On Missing Scores in Evolving Multibiometric Systems
Melissa R Dale, Anil Jain, Arun Ross
TL;DR
The paper tackles missing scores in evolving multibiometric systems, addressing how to preserve recognition accuracy as modalities are added, merged, or retired. It evaluates simple sum fusion in conjunction with several missing-data imputation methods, including Listwise Deletion, mean/median substitution, and multivariate approaches like MICE and iterative KNN. Across three real-world scenarios, the study shows that imputation substantially improves both verification and identification performance, with iterative KNN consistently delivering the strongest results, even when up to 90% of scores are missing; retraining can be preferable when retiring a modality. The findings highlight the practical viability of imputation-based fusion to maintain system performance during evolution, while also noting dataset-dependent gains and the need for larger, more diverse datasets and future work on score quality and other fusion levels.
Abstract
The use of multiple modalities (e.g., face and fingerprint) or multiple algorithms (e.g., three face comparators) has shown to improve the recognition accuracy of an operational biometric system. Over time a biometric system may evolve to add new modalities, retire old modalities, or be merged with other biometric systems. This can lead to scenarios where there are missing scores corresponding to the input probe set. Previous work on this topic has focused on either the verification or identification tasks, but not both.
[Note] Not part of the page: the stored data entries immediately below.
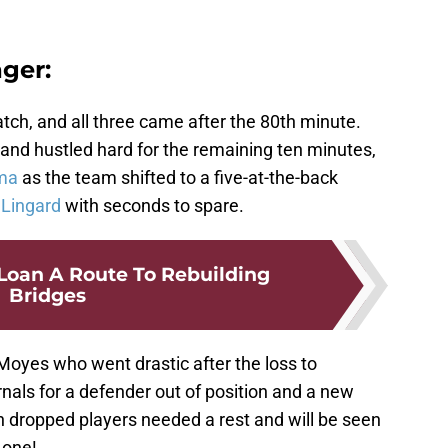
ger:
atch, and all three came after the 80th minute.
and hustled hard for the remaining ten minutes,
ma
as the team shifted to a five-at-the-back
 Lingard
with seconds to spare.
oan A Route To Rebuilding
Bridges
 Moyes who went drastic after the loss to
nals for a defender out of position and a new
oth dropped players needed a rest and will be seen
 one!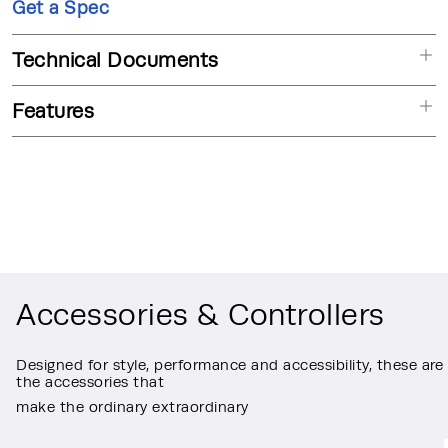
Get a Spec
Technical Documents
Features
Accessories & Controllers
Designed for style, performance and accessibility, these are
the accessories that
make the ordinary extraordinary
Further, the proportion of missing data considered has been less than 50%. In this work, we study the impact of missing score data for both the verification and identification tasks. We show that the application of various score imputation methods along with simple sum fusion can improve recognition accuracy, even when the proportion of missing scores increases to 90%. Experiments show that fusion after score imputation outperforms fusion with no imputation. Specifically, iterative imputation with K nearest neighbors consistently surpasses other imputation methods in both the verification and identification tasks, regardless of the amount of scores missing, and provides imputed values that are consistent with the ground truth complete dataset.